_TASK_. Verbatim reproduction of the entries is required; images must be omitted.
DATA FOR THE TASK Start Marker
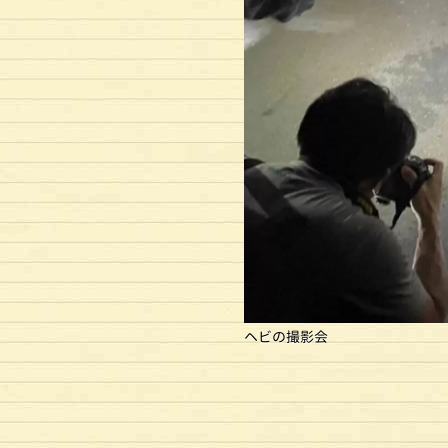
ヘビの撮影会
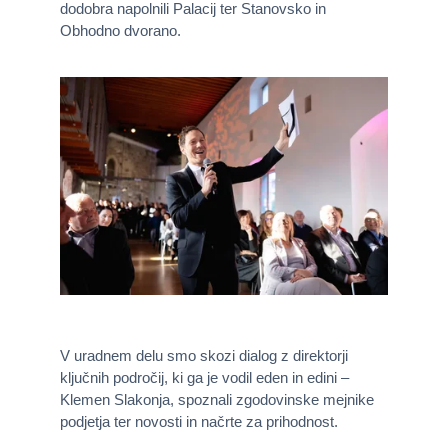
dodobra napolnili Palacij ter Stanovsko in
Obhodno dvorano.
V uradnem delu smo skozi dialog z direktorji
ključnih področij, ki ga je vodil eden in edini –
Klemen Slakonja, spoznali zgodovinske mejnike
podjetja ter novosti in načrte za prihodnost.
DATA FOR THE TASK End Marker
_SOLVED EXERCISE_.
ヘビの撮影会
dodobra napolnili Palacij ter Stanovsko in
Obhodno dvorano.
V uradnem delu smo skozi dialog z direktorji
ključnih področij, ki ga je vodil eden in edini –
Klemen Slakonja, spoznali zgodovinske mejnike
podjetja ter novosti in načrte za prihodnost.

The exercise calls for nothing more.